Adolfo Kaminsky est mort à Paris le 9 janvier 2023, à l’âge de 97 ans. Son engagement dans la résistance au nazisme dans la France occupée fut pour lui fondateur. Il l’a prolongé dans le combat anticolonialiste, le soutien au FLN algérien de 1957 à 1962, puis l’aide aux mouvements anticolonialistes africains jusqu’aux années 1970. Il a ensuite vécu en Algérie jusqu’en 1982, où il a épousé Leila, Algérienne, et où sont nés ses deux enfants. Et ne pas oublier son refus du projet sioniste dont il percevait les écueils.

Certes, pour Kaminsky, ce jeune homme juif, âgé de 15 ans en 1940, victime comme sa famille de persécutions antisémites, la période de 1940 à 1944 fut une période intense, éminemment fondatrice de son engagement. Celle où il a rêvé de se rendre utile dans la Résistance et où, passionné de chimie, il est vite devenu un expert dans la fabrication de faux papiers.
Des papiers qui pouvaient, à cette époque, sauver la vie d’enfants ou d’adultes juifs pourchassés, mais étaient aussi nécessaires à l’action clandestine de tous les mouvements de résistance, quels que soit leur sigle ou leur obédience, pour lesquels Adolfo Kaminsky a travaillé indistinctement.

Du « service de l’armée française » à la question de la Palestine

D’abord, qu’en est-il exactement de son rapport, en 1944-1945, avec les services secrets de l’armée française, puis, en 1946-1947, de son aide aux migrants juifs fuyant l’antisémitisme persistant dans une partie de l’Europe et qui cherchaient refuge en Palestine ?

Dès la libération de Paris, la réputation d’Adolfo Kaminsky connue de tous les mouvements de la Résistance et de la France libre lui a valu d’être recruté quelques mois par un service secret de l’armée française, la DGER, pour fabriquer de faux papiers pour des agents qu’on envisageait d’envoyer derrière le front en Allemagne.

Adolfo Kaminsky en 1944.

Mais la capitulation allemande, le 8 mai 1945, a interrompu ce plan, et, quand on lui a demandé de travailler sur la cartographie de l’Indochine, il a refusé tout net et argué de sa nationalité argentine pour quitter ce service secret français : « Je ne me sentais plus à ma place […] la perspective de participer à une guerre coloniale qui s’annonçait me prenait au cœur et me terrifiait […] Si l’insurrection des Indochinois devait avoir lieu, ne devrais-je pas la comparer à ce qu’avait été la Résistance pour les Français ?  [1] ».

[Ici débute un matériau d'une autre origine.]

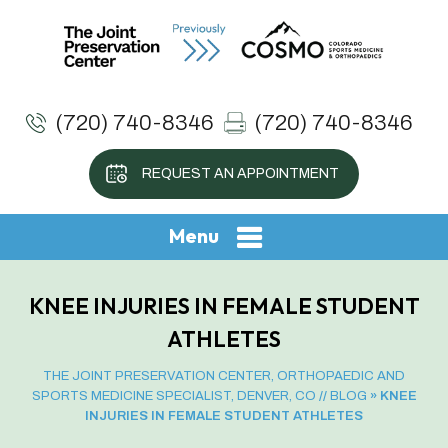
(720) 740-8346
(720) 740-8346
REQUEST AN APPOINTMENT
Menu
KNEE INJURIES IN FEMALE STUDENT
ATHLETES
THE JOINT PRESERVATION CENTER, ORTHOPAEDIC AND
SPORTS MEDICINE SPECIALIST, DENVER, CO
//
BLOG
» KNEE
INJURIES IN FEMALE STUDENT ATHLETES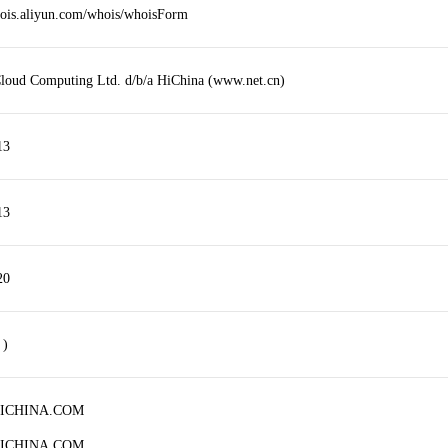
hois.aliyun.com/whois/whoisForm
loud Computing Ltd. d/b/a HiChina (www.net.cn)
13
13
20
 )
HICHINA.COM
HICHINA.COM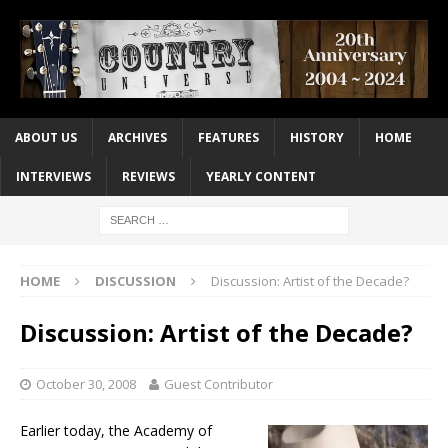
ABOUT US
ARCHIVES
FEATURES
HISTORY
HOME
INTERVIEWS
REVIEWS
YEARLY CONTENT
HOME
DISCUSSION
Discussion: Artist of the Decade?
Discussion: Artist of the Decade?
October 30, 2008
Guest Contributor
Earlier today, the Academy of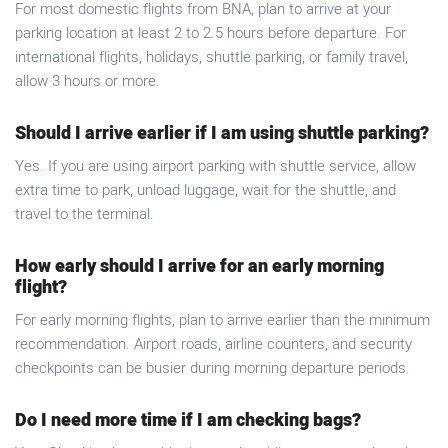
For most domestic flights from BNA, plan to arrive at your
parking location at least 2 to 2.5 hours before departure. For
international flights, holidays, shuttle parking, or family travel,
allow 3 hours or more.
Should I arrive earlier if I am using shuttle parking?
Yes. If you are using airport parking with shuttle service, allow
extra time to park, unload luggage, wait for the shuttle, and
travel to the terminal.
How early should I arrive for an early morning
flight?
For early morning flights, plan to arrive earlier than the minimum
recommendation. Airport roads, airline counters, and security
checkpoints can be busier during morning departure periods.
Do I need more time if I am checking bags?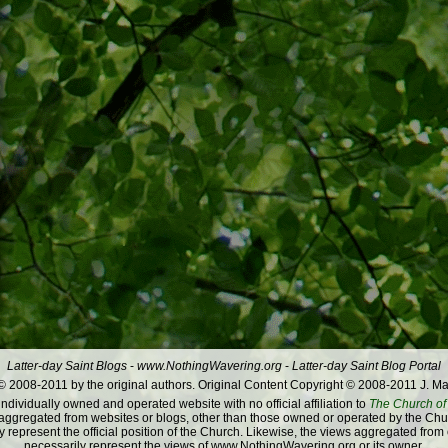
Latter-day Saint Blogs
-
www.NothingWavering.org
-
Latter-day Saint Blog Portal
 2008-2011 by the original authors. Original Content Copyright © 2008-2011 J. Ma
dividually owned and operated website with no official affiliation to
The Church of 
ggregated from websites or blogs, other than those owned or operated by the Churc
 represent the official position of the Church. Likewise, the views aggregated from
necessarily represent the views of www.NothingWavering.org or its owner.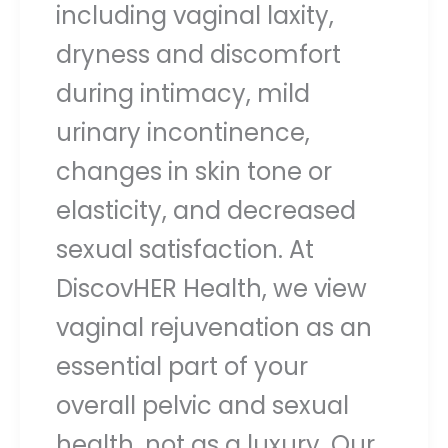
including vaginal laxity,
dryness and discomfort
during intimacy, mild
urinary incontinence,
changes in skin tone or
elasticity, and decreased
sexual satisfaction. At
DiscovHER Health, we view
vaginal rejuvenation as an
essential part of your
overall pelvic and sexual
health, not as a luxury. Our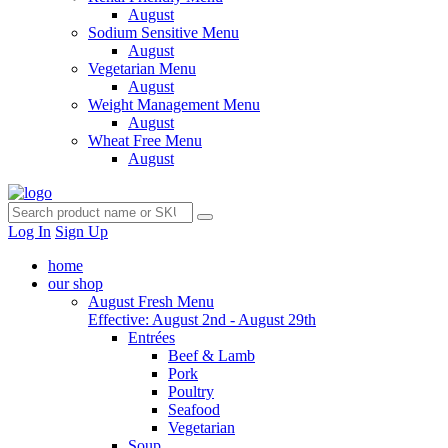
August
Sodium Sensitive Menu
August
Vegetarian Menu
August
Weight Management Menu
August
Wheat Free Menu
August
Log In
Sign Up
home
our shop
August Fresh Menu
Effective: August 2nd - August 29th
Entrées
Beef & Lamb
Pork
Poultry
Seafood
Vegetarian
Soup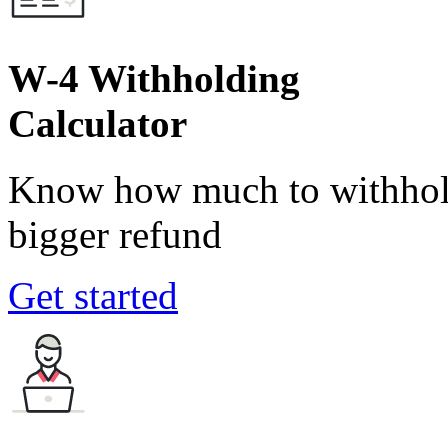
W-4 Withholding
Calculator
Know how much to withhold
bigger refund
Get started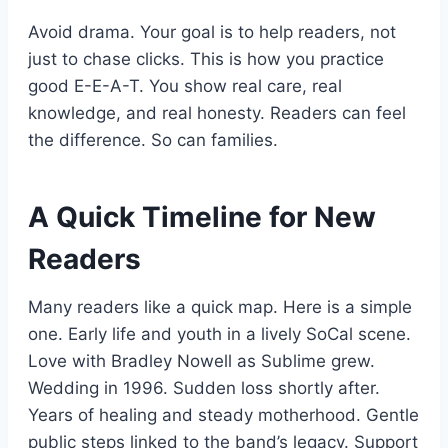
Avoid drama. Your goal is to help readers, not
just to chase clicks. This is how you practice
good E-E-A-T. You show real care, real
knowledge, and real honesty. Readers can feel
the difference. So can families.
A Quick Timeline for New
Readers
Many readers like a quick map. Here is a simple
one. Early life and youth in a lively SoCal scene.
Love with Bradley Nowell as Sublime grew.
Wedding in 1996. Sudden loss shortly after.
Years of healing and steady motherhood. Gentle
public steps linked to the band’s legacy. Support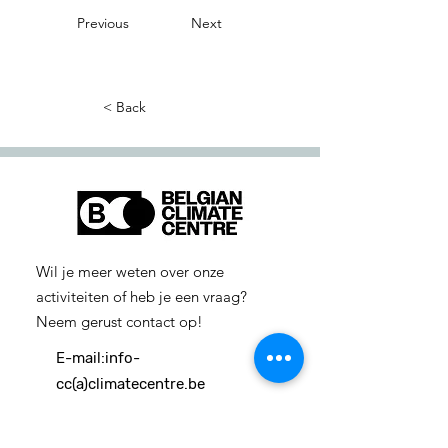
Previous
Next
< Back
Wil je meer weten over onze
activiteiten of heb je een vraag?
Neem gerust contact op!
E-mail:
info-
cc(a)climatecentre.be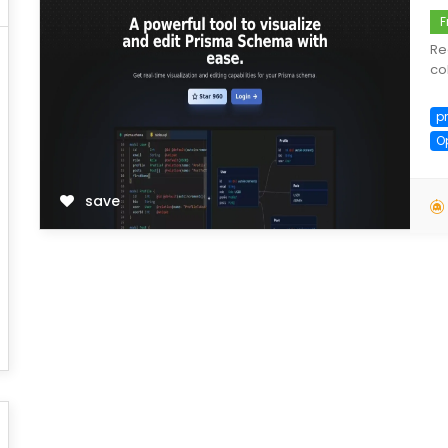
F
Re
co
p
O
save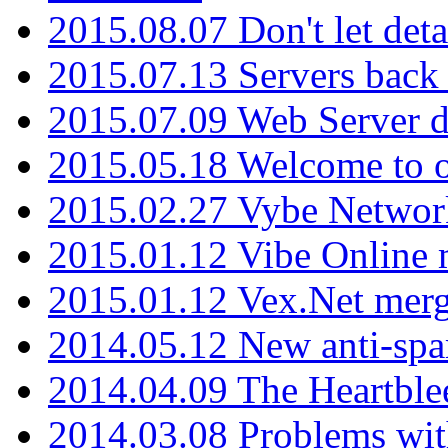
2015.08.07 Don't let det
2015.07.13 Servers back
2015.07.09 Web Server 
2015.05.18 Welcome to o
2015.02.27 Vybe Network
2015.01.12 Vibe Online 
2015.01.12 Vex.Net mer
2014.05.12 New anti-sp
2014.04.09 The Heartble
2014.03.08 Problems wi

Ensuite, en octobre 1947, pour aider des migrants à trouver un refuge en Palestine, il a travaillé pour une organisation juive, l’Aliah Beth. « Ils voulaient être maîtres de leur destin. Ils voulaient émigrer en Palestine. Personnellement, je n’étais pas sioniste. Mais je défendais fermement l’idée que chaque individu, particulièrement s’il est traqué et que sa vie est en danger, puisse jouir du droit de circuler librement, de traverser les frontières, de choisir la destination de son exil [2] ». « Nous avions tous nos motivations pour participer à cette immigration clandestine. Elles différaient selon chacun ».

Certains « étaient guidés par l’idée de la création d’un foyer national juif en Palestine, comme déjà la déclaration Balfour le stipulait, rêve auquel s’accrochaient tout les sionistes. […] En ce qui me concerne, c’était par dessus tout la libre circulation des peuples qui était en jeu  [3] ». L’un des ses amis, Avner, lui avait donné envie d’aller vivre dans ce qui était en passe de devenir l’Etat d’Israël : « Avner m’avait raconté que dans la région où se trouvait son kibboutz, les kibboutzim vivaient en parfaite harmonie avec les villages de Bédouins alentour, et que les conflits éventuels se réglaient entre délégués des villages et délégués de kibboutz, chacun se vouant un très grand respect. J’aimais cette image. elle confirmait mon envie de partir pour ce pays lointain, plein de promesses. Quand je revis Avner beaucoup plus tard, il me confia, non sans tristesse, que la guerre d’indépendance d’Israël avait définitivement chassé les Bédouins de cette région  ».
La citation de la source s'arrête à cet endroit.